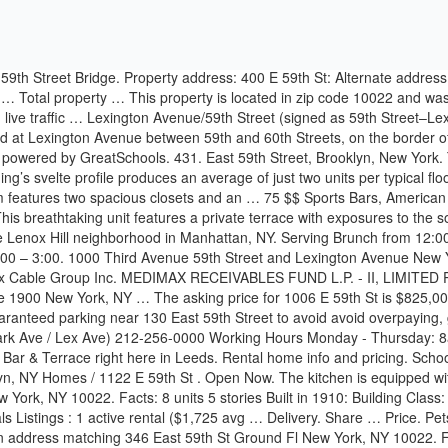
ork, NY 10022. Facts: 8 units 5 stories Built in 1910: Building Class: C7: District: Community District 108 City Council District 4 Police Precinct 19: Documents and Permits: 2 documents and permits : Rentals Listings : 1 active rental ($1,725 avg … Delivery. Share … Price. Pets and pieds-a-terre are welcome. Coordinates. View 15 photos of this 3 bed, 3 bath, 2100 sqft. Open Now. There are 2 companies that have an address matching 346 East 59th St Ground Fl New York, NY 10022. Find out More. Get Directions. Our stores are open with Covid-19 safety measures in place. 118 E 59th St, New York, NY 10022 was last sold on 11/20/2013. Takeout. 1122 E 59th St. 1122 E 59th St Brooklyn, NY 11234. Subterranean Lot 338 E 59th St Garage. co op located at 418 E 59th St Ph B, New York, NY, 10022 on sale now for $3250000. The tax assessors market value for this property is $5,735,000 and is projected to be - next year. Permit 3786013 EW — created for job #340756319 for 1540 E 59th St. Steven Wong is the property owner. Excellent, convenient Midtown East location. New York Parking; 338 E 59th St Garage; Open Full Map. Our Japanese supermarket sells authentic Japanese products and delicious lunch options from sushi rolls and Onigiri, ready-to-eat home cooked dishes, to bread and pastries. BUILT. Order in. $599,000 USD: Boutique and Unique! Yelp Takeout. The building is located within easy access to 8 subway lines including the new Second Avenue subway. Third Avenue and Second Avenue. Diners, Burgers, Breakfast & Brunch (212) 472-0600. View detailed information and reviews for 55 E 59th St in New York, New York and get driving directions with road conditions and live traffic updates along the way. Find discount parking near 110 East 59th Street, New York City. Legal. Venture Home Solar LLC (Alexander Yackery) is the contractor Aug 20, 2020 . 4 STORIES. Want to find out more? about the building. Visit our site to get details on 300 East 59th Street 1607, Manhattan, Upper East Side, NY 10022. 450. Create my account. Looking for parking in New York City? Popular Searches Photos; Pricing; Map; 3 bedrooms - $2,500. 338 E 59th St. New York, NY 10022, US. Our easy-to-use app shows you all the restaurants and nightlife options in your city, along with menus, photos, and reviews. 1006 E 59th St, Brooklyn, NY 11234 is a 7 bedroom, 3 bathroom, 3,021 sqft multi-family built in 1965. The Delmonico Plaza Building is located on 55 East 59th Street, New York, NY 10022, on 59th Street and Madison Avenue. Takeout “This is my absolute favorite stop for French toast. 213 East 59th Street. It is paired with a beautiful floor to ceiling glass windows and soaring 10-foot ceilings. The structure was completed in 1986, tops out at 24 stories, reaches a height of 317 feet, and contains over 551,000 square feet of office space for rent. Sort: Recommended. 224 East 59th Street New York, NY 10022 (212) 755-3566. Schools and Transportation Near 213 East 59th Street, #1A, Midtown East, Manhattan, NY 10022. Subterranean Lot • 288 Spaces • $$$$ • 2 Reviews rate this lot. Price. 110 East 59th Street is located at 110 East 59th Street in the Central Midtown neighborhood, NY, New York, 10022. All information … There are 1,197 office spaces for lease in the Central Midtown neighborhood, totaling 14,309,446 Sqft of available of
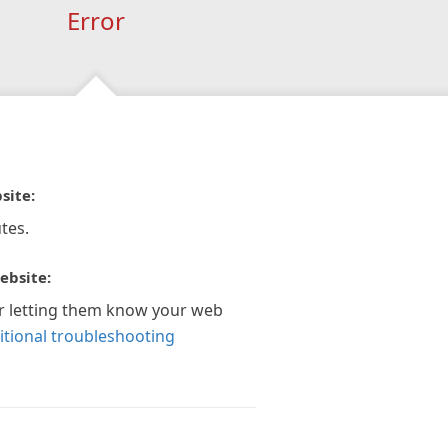
Error
site:
tes.
ebsite:
r letting them know your web
itional troubleshooting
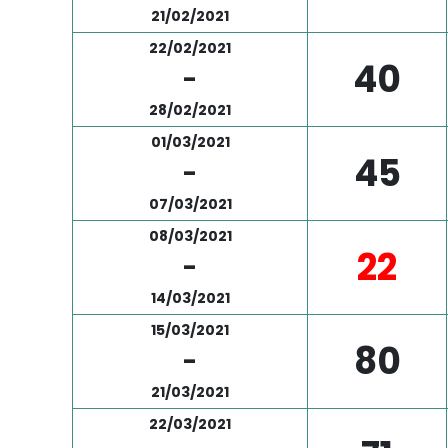
21/02/2021
22/02/2021
40
-
28/02/2021
01/03/2021
45
-
07/03/2021
08/03/2021
22
-
14/03/2021
15/03/2021
80
-
21/03/2021
22/03/2021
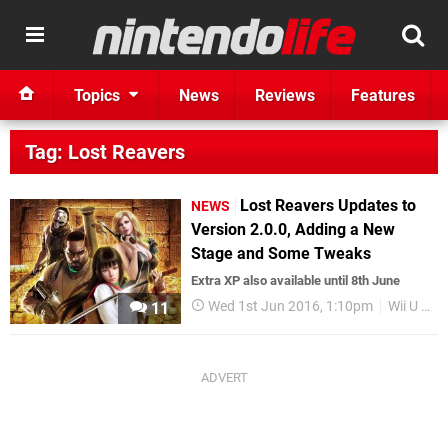
Topics
News
Reviews
Features
Tag: Lost Reavers
Lost Reavers Updates to
NEWS
Version 2.0.0, Adding a New
Stage and Some Tweaks
Extra XP also available until 8th June
Wed 1st Jun 2016, 1:10pm
Wii U eShop
11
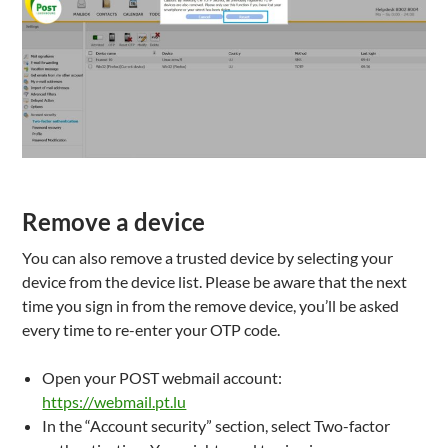
Remove a device
You can also remove a trusted device by selecting your
device from the device list. Please be aware that the next
time you sign in from the remove device, you’ll be asked
every time to re-enter your OTP code.
Open your POST webmail account:
https://webmail.pt.lu
In the “Account security” section, select Two-factor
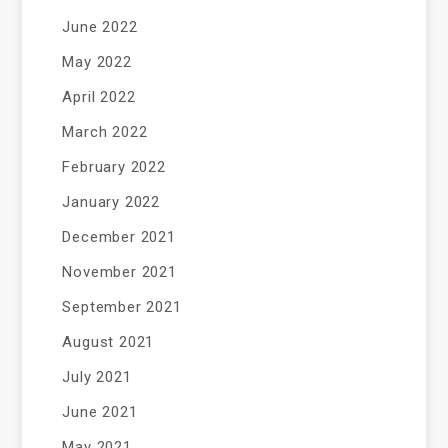
June 2022
May 2022
April 2022
March 2022
February 2022
January 2022
December 2021
November 2021
September 2021
August 2021
July 2021
June 2021
May 2021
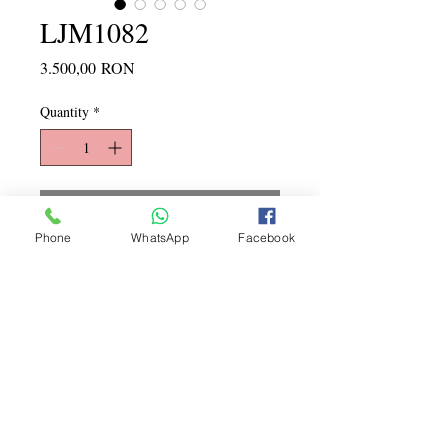
LJM1082
Price
3.500,00 RON
Quantity
*
Add to Cart
Phone
WhatsApp
Facebook
Copyright ©
2015 - 2026
La
Jeune Mariee. Toate drepturile
rezervate
LA JEUNE MARIEE rochii de mireasa REDUCERI
PROMOTII
2024 2025 2026 2027
rochie de
mireasa preturi accesibile ieftine mici noi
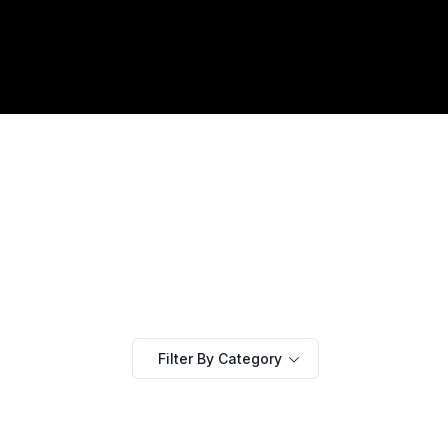
Filter By Category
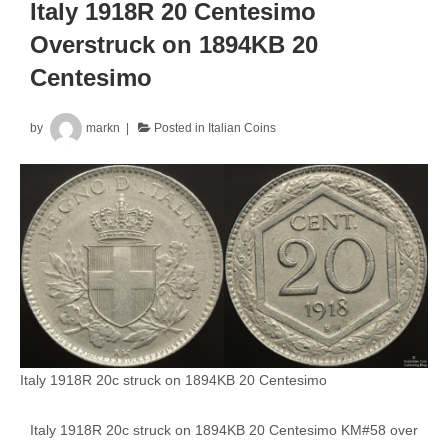
Overstruck
Italy 1918R 20 Centesimo
KM#28
Overstruck on 1894KB 20
Centesimo
by
markn
Posted in
Italian Coins
Italy 1918R 20c struck on 1894KB 20 Centesimo
Italy 1918R 20c struck on 1894KB 20 Centesimo KM#58 over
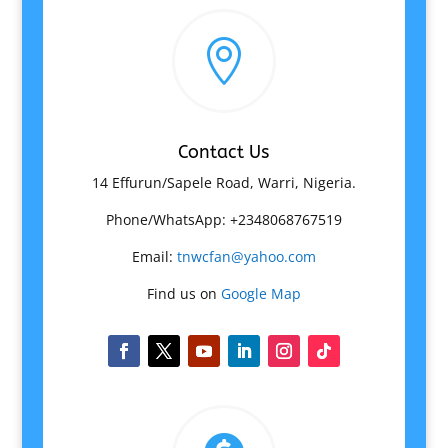

Contact Us
14 Effurun/Sapele Road, Warri, Nigeria.
Phone/WhatsApp: +2348068767519
Email:
tnwcfan@yahoo.com
Find us on
Google Map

Task description: Pick out, from the lines above, every one that contains the string "Reavers".

Exercise answer:
Tag: Lost Reavers
Lost Reavers Updates to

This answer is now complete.